6 thoughts on “Chicks Are F#$ked And The High School Monster

  1. Awesome post Jo! My high school experience was so similar, and so is whenever I’m in a larger group of women, we need to let go of the judgements, crtitisms, negativity that stem from our own self esteem issues. Unfortunetely these issues often start so early in life, it’s hard to shake.

  2. My high school was similar as well, (wasn’t everyone’s really?) I was not the athlete, and there was alienation from the jocks because of that, I was fairly smart, but “dumbed” myself down and quit trying due to the girls calling me “dictionary” in class. Did many regrettable things to try and fit in, and was paid back with low self esteem for years afterwards. I am now my own person, and that took a lot of doing. I’m sure I’m still guilty of gossipping, and getting caught up in the gossip of others, so perhaps my own person still need a lot of work…Thanks for another thought provoking post. 🙂

  3. I really think that girls are taught at a young age to criticize, belittle, and generally hate on one another. I know when I was in high school, I was both hater and a hatee, depending on which clique I was a part of.

    It really is hard to let go of the “I’m better than you” mentality, especially with pressures of society dictating what’s acceptable and what’s not. You’re right though – there is always room for improvement, and sometimes we all just have to stop and remember that nobody’s perfect.

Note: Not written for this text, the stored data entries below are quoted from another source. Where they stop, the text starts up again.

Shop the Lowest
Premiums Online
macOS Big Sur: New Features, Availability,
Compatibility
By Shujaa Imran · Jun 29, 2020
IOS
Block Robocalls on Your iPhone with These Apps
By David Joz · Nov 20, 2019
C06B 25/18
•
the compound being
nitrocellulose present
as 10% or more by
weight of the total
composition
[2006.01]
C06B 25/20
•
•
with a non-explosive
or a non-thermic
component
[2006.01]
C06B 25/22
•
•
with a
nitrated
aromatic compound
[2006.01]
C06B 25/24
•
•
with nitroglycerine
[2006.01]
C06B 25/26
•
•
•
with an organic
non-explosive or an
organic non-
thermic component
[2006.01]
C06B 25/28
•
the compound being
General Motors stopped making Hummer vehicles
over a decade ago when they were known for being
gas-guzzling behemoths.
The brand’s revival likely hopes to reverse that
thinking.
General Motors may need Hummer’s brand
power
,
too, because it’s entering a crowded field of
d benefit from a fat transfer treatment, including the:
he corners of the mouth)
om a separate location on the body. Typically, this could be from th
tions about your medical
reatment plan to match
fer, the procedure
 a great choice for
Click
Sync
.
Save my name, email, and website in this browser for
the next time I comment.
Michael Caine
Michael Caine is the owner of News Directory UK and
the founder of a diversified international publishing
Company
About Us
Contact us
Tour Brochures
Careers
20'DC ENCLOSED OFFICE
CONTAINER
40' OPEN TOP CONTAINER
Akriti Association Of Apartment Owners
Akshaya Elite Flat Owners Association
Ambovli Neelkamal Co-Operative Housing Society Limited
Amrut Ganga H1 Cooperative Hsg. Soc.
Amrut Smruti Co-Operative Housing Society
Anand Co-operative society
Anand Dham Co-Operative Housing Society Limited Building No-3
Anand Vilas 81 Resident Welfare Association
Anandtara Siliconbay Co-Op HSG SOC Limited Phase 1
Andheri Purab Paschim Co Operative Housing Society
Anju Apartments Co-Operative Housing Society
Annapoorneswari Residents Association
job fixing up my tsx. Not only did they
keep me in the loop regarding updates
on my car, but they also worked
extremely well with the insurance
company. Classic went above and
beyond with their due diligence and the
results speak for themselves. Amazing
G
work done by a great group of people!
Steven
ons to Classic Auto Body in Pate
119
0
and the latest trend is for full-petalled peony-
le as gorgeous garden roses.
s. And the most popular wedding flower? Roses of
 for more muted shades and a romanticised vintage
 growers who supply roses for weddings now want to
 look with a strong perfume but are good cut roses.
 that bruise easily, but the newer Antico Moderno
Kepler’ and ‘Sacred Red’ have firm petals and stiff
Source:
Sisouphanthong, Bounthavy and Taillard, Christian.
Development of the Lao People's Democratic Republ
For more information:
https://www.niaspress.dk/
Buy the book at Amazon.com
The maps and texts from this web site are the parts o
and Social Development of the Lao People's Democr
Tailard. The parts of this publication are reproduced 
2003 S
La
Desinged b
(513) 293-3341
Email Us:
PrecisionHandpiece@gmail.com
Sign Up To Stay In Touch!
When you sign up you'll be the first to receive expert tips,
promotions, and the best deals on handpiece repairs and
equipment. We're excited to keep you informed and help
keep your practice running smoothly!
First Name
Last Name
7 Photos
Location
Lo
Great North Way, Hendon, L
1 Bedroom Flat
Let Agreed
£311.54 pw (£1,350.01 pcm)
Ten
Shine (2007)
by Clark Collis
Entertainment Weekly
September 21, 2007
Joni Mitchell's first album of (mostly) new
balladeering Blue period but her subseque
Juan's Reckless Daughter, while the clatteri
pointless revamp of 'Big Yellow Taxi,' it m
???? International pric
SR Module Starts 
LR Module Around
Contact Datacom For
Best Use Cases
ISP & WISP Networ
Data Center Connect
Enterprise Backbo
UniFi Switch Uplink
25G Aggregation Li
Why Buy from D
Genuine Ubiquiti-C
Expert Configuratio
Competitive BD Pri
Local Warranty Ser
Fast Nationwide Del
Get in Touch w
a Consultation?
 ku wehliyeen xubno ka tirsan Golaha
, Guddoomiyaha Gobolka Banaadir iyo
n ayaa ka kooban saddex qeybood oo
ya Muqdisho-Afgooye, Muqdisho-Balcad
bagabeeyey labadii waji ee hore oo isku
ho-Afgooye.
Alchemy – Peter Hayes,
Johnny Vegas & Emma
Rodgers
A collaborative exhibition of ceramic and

  4. Ooh I’m so glad you wrote this post. Especially since you are from Kamloops and are feeling it as a “local”. You’ve written this so well. Thank you. I’m hesitate in replying to your post but I feel I have to.
    I’m a pretty recent new arrival to the area and have never felt so unwelcomed and judged by women as I have here. (and I’ve lived around the world) I’m pretty disgusted with the women of Kamloops it paints a very negative view of our fellow Canadian women. I have talked to other ladies that are expats and they have the same opinion. I don’t know how to change it and personally I feel like giving up most days trying to make new friends. I just don’t want to feel like this in my late 30’s. I commend you for making a point in including the outsiders.
    I thank you again for writing this post and I enjoy reading your blog.

  5. Guilty as charged!! I have also been the disher and receiver of this monsters game, not so much in high school, as i missed most of those yrs.But in my adult yrs, i find the high school monster poking its evil little head out, which brought me to the conclusion also, that chicks are f$%#ed! LOL! making room for improvement seems hard though, and not in only this aspect, in other parts of my life.How do you do it?? Must i keep my brain in check at all times? Am i looking for this “behavior “and putting a mental note next to it? And im being totally serious when i ask these things.Im not a bad person, but there are patterns in my life that i would love to change, but just dont know how.I think i may have just answered my own questions….hmmmm.Lots to ponder today.Perhaps i will put it to the test as i go thrift shopping:) Thx Jo, excellent entry:)

  6. I too am guilty as charged! I have forgiven myself though and apologized in person to certain people I know I hurt. Those that I hurt without even realizing it, well, obviously I can’t apologize in person, but I hope all the good things I have done up to this point in my life will make up for it. Karma is a bitch and I do my best to be on her good side 🙂

    Thank Jo for writing this. I am going to let my teenage daughter read it. I try to tell her how it is and sometimes I think she sees me as the typical “know it all” Mom. Hopefully she will realize that the High School Monster doesn’t discriminate and doesn’t skip generations, but can be controlled with conscious thought.

    I try to go about my day treating people how I would like to be treated. Its totally human to have that moment of meltdown or anger, but do it when you are by yourself, work it out and then force yourself to look in the mirror and smile. Remember, when we point a finger at someone, three of our own fingers are pointing back at us.